Using a string variable in a Query.jl query

I am stuck trying to figure out how to use a string variable into a Query.jl query.

        x = "first"
        iname = string("i.",x,"_name")

        # Filter for unique names
        uniques = @from i in daily_data begin
                @group i by iname into g
                @select {first_name = g.key}
                @collect DataFrame
        end

I’ve tried escaping the string with $(iname) and $iname, but without success.

I need to perform the same query multiple times, but on different columns from the same DataFrame. The obvious step, for me anyway, is to create a function. x would ultimately be user input to the function.

I’m sure this is something straightforward, but I couldn’t find anything in the Query.jl docs or various search engine queries (probably not using correct terminology).

I am also fairly new to Julia but what about

x = "first"
iname = "i.$x\_name"

I am not sure it will be accepted by query.jl though. Maybe.

Thanks for the idea, but unfortunately didn’t work.

Try this:

x = :name_you_want_to_group_by

and then modify the group clause to

@group i by getfield(i, x) into g

Essentially x needs to be a Symbol and then things should work.

Thanks David. Appreciate the solution.

However, I’m struggling with it a little. On some toy data, it works fine:

df_one = DataFrame(first_name=["Sally", "Kirk", "John", "Ralph", "John", "John", "Sally"])

iname = :first_name

uniques = @from i in df_one begin
        @group i by getfield(i, iname) into g
        @select {first_name = g.key}
        @collect DataFrame
end

However, on my actual data, it fails with: type UnionAll has no field parameters. If I use i.first_name directly instead, it works.

I’m really scratching my head here. My actual data is a 387x36 DataFrames.DataFrame. I’ve checked and double checked the column name and it matches. I’ve written the data to CSV and manually checked for missing or strange values in that column, there are none. The column in question is of String type. I’ve tried on different columns, all fail with the same error.

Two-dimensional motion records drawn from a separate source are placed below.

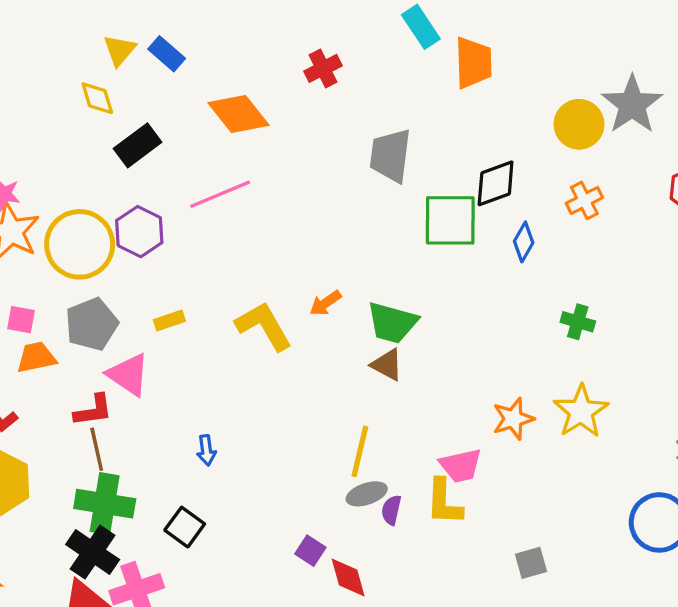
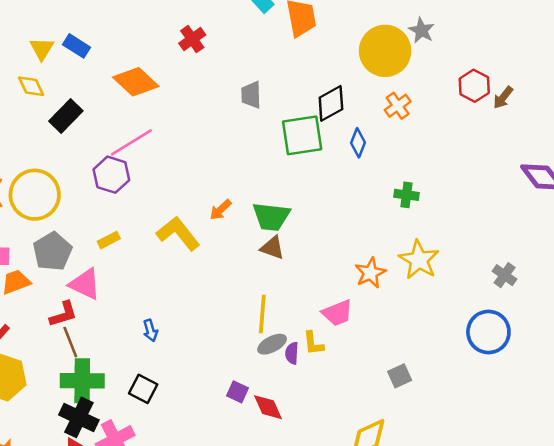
gray star: (632, 104) -> (422, 30), size x0.6
yellow circle: (579, 124) -> (385, 51), size x1.4
gray trapezoid: (390, 156) -> (251, 95), size x0.7
purple hexagon: (139, 232) -> (111, 175), moved
yellow L-shape: (444, 502) -> (313, 343), moved, size x0.7

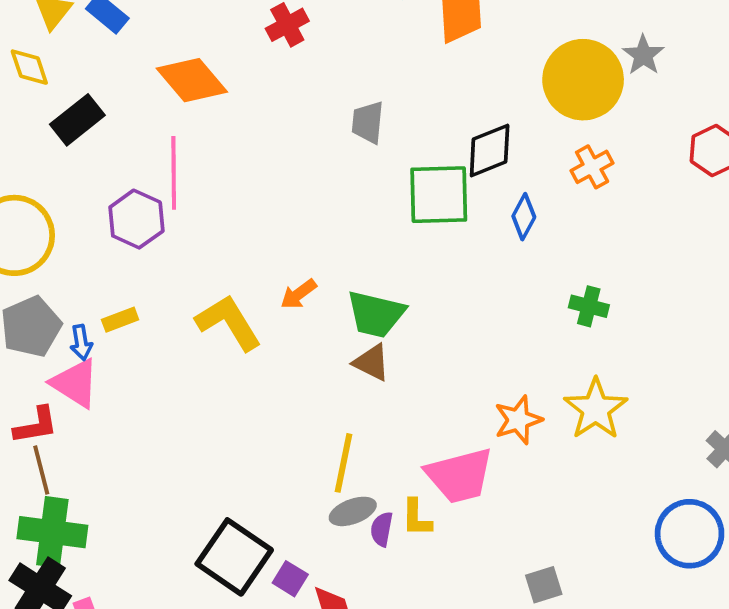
pink line: (131, 142) -> (174, 173), turned -66
pink trapezoid: (337, 313) -> (460, 476), size x1.4
blue arrow: (150, 330) -> (81, 343), moved
black square: (143, 389) -> (234, 557), moved, size x1.6

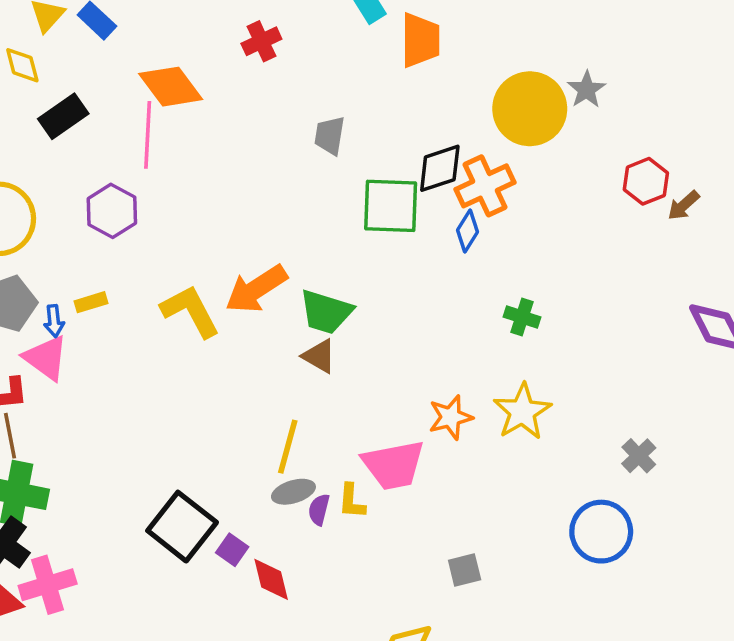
orange cross: (592, 167) -> (485, 186), moved, size x1.5
pink line: (174, 173) -> (148, 135), moved
orange arrow: (298, 294) -> (256, 289), size x1.8

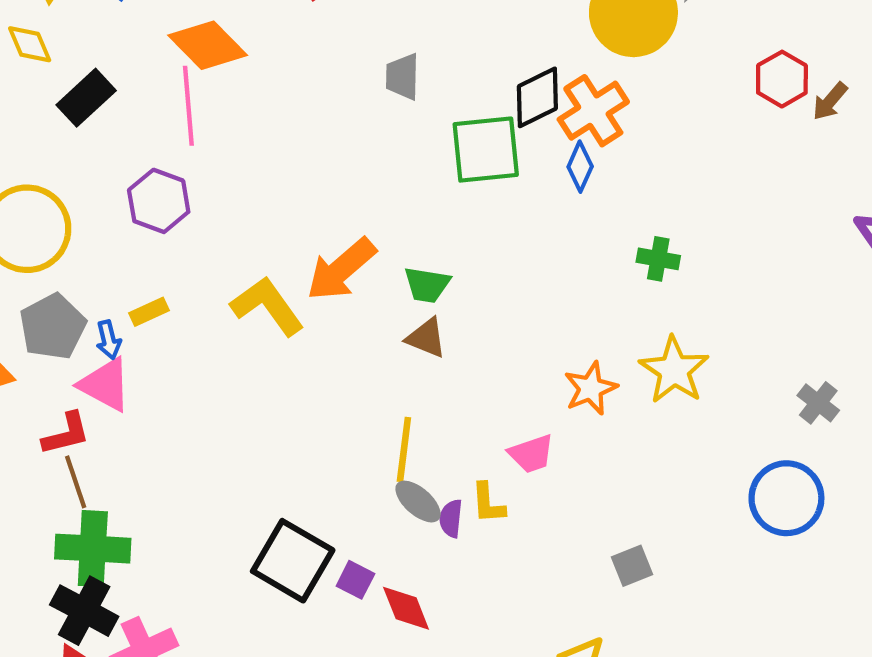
green trapezoid: (326, 312) -> (427, 285), size x0.7
pink trapezoid: (394, 465) -> (531, 454), size x0.6
gray ellipse: (293, 492) -> (418, 502), turned 66

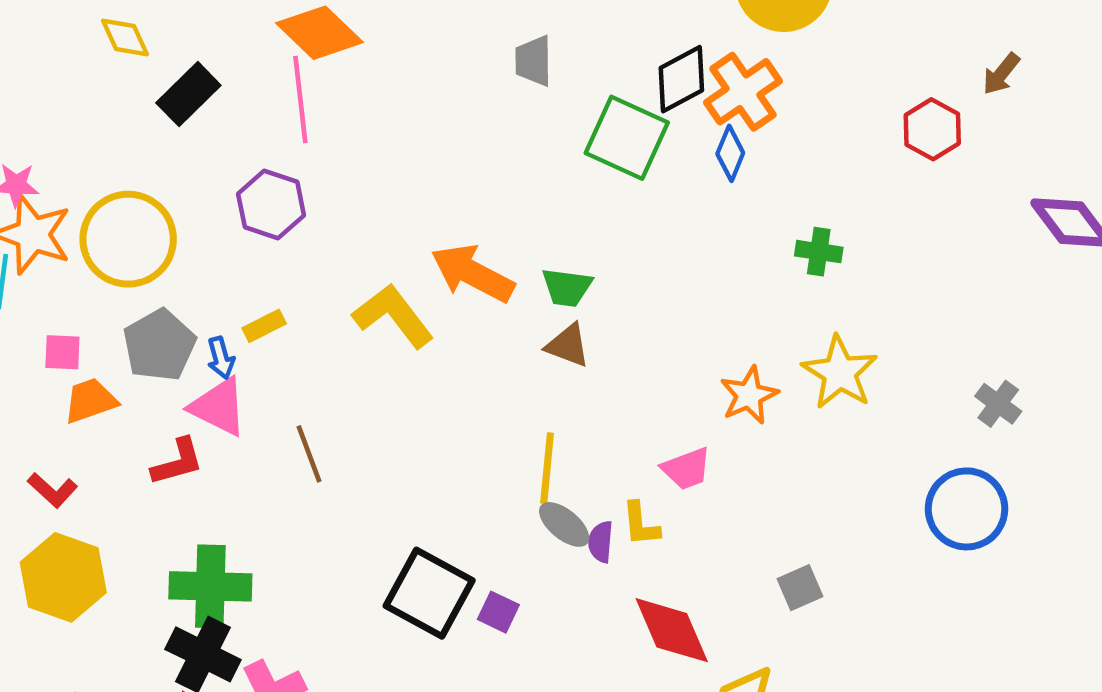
red hexagon: (782, 79) -> (932, 129), moved
green square: (486, 150) -> (627, 138), turned 32
orange arrow: (341, 269) -> (473, 273), turned 70
brown line: (76, 482) -> (309, 454), moved
red diamond: (406, 608) -> (672, 630), moved, size x1.4

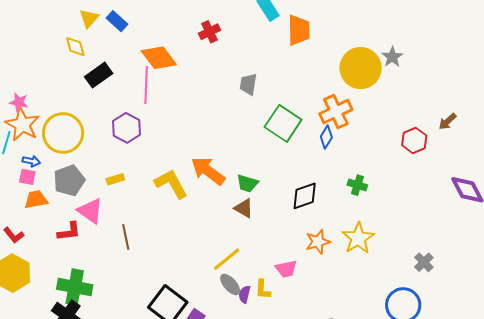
black diamond: (681, 79) -> (305, 196), moved
blue arrow: (221, 358) -> (31, 161), moved, turned -72
yellow line: (547, 468) -> (227, 259), turned 36

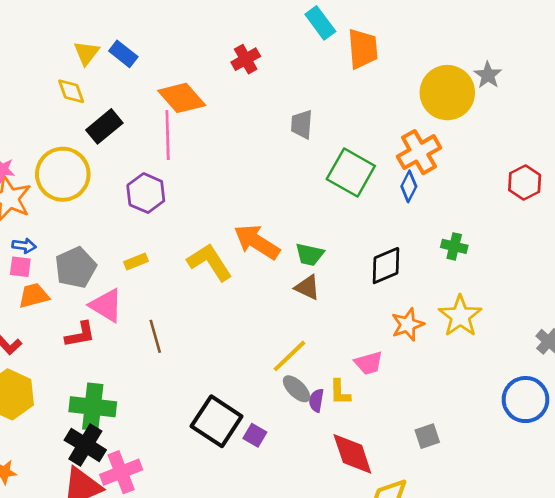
yellow circle: (63, 133) -> (63, 174), moved

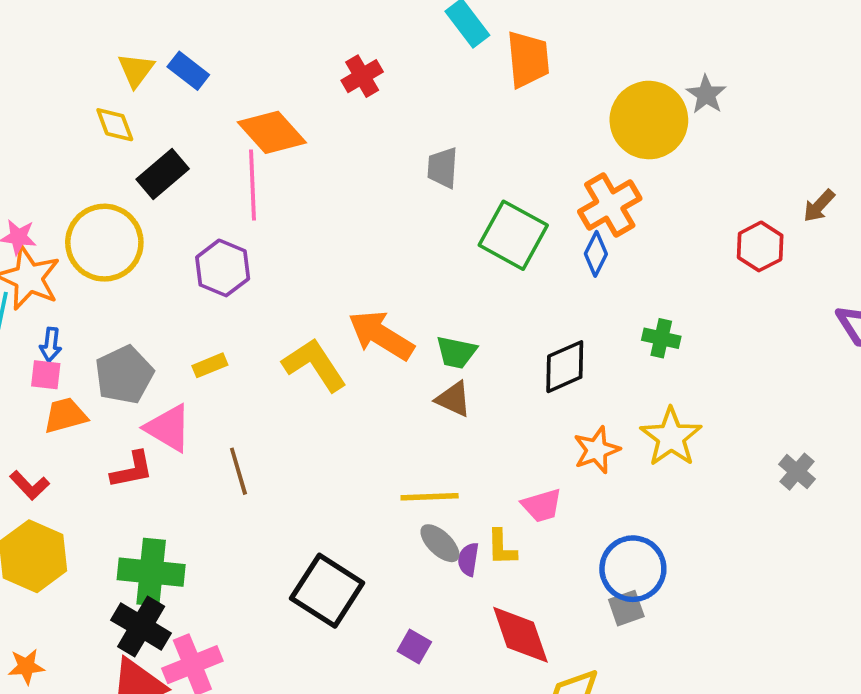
blue arrow: (24, 246) -> (51, 345), turned 90
yellow line: (290, 356) -> (430, 497), turned 42
blue circle: (525, 400) -> (633, 569), moved
purple square: (255, 435) -> (414, 647), moved

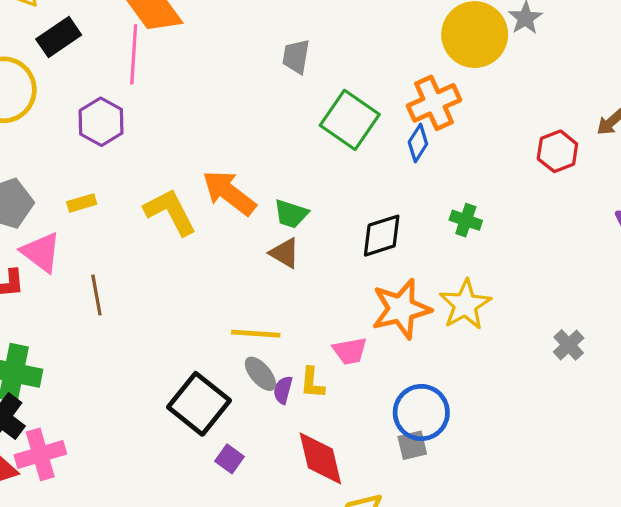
orange star: (597, 450) -> (401, 309), size x1.5
black square: (327, 591) -> (199, 404), moved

I’ve tried with some larger dataset, which works fine:

using RDatasets
neuro = dataset("boot", "neuro")

name = :V5

uniques = @from i in neuro begin
        @group i by getfield(i, name) into g
        @select {v5 = g.key}
        @collect DataFrame
end

Using Julia 0.6.0, DataFrames 0.10.1, Query 0.8.0

1 Like

I can make this fail on mtcars

The following returns a type Union has no field parameters:

using RDatasets
using DataFrames
using Query

mtcars = dataset("datasets", "mtcars")

name = :Model

uniques = @from i in mtcars begin
        @group i by getfield(i, name) into g
        @select {Model = g.key}
        @collect DataFrame
end

This works:

uniques = @from i in mtcars begin
        @group i by i.Model into g
        @select {Model = g.key}
        @collect DataFrame
end
1 Like

It turns out there’s a difference in the inferred column types:

julia> name = :Model;
       uniques = @from i in mtcars begin
           @group i by getfield(i, name) into g
           @select {Model = g.key}
           @collect
       end;
       typeof(uniques)
Array{Union{NamedTuples._NT_Model{Float64}, NamedTuples._NT_Model{Int64}, NamedTuples._NT_Model{String}},1}

julia> uniques = @from i in mtcars begin
           @group i by getfield(i, :Model) into g
           @select {Model = g.key}
           @collect
       end;
       typeof(uniques)
Array{NamedTuples._NT_Model{String},1}

i.e. in the case where you don’t hardcode the symbol name, it’s thinking that the column type could also be Int64 or Float64, which are the types of the other columns in the table. Then it fails when it tries to convert to a DataFrame. The reason it works for neuro is that all columns are the same type so it knows the the selected column can only hold Float64s. (I also found that your neuro example fails on DataFrames 0.11 because it’s inferred as a union of a Float64 and a DataValue{Float64} thanks to the missing values.)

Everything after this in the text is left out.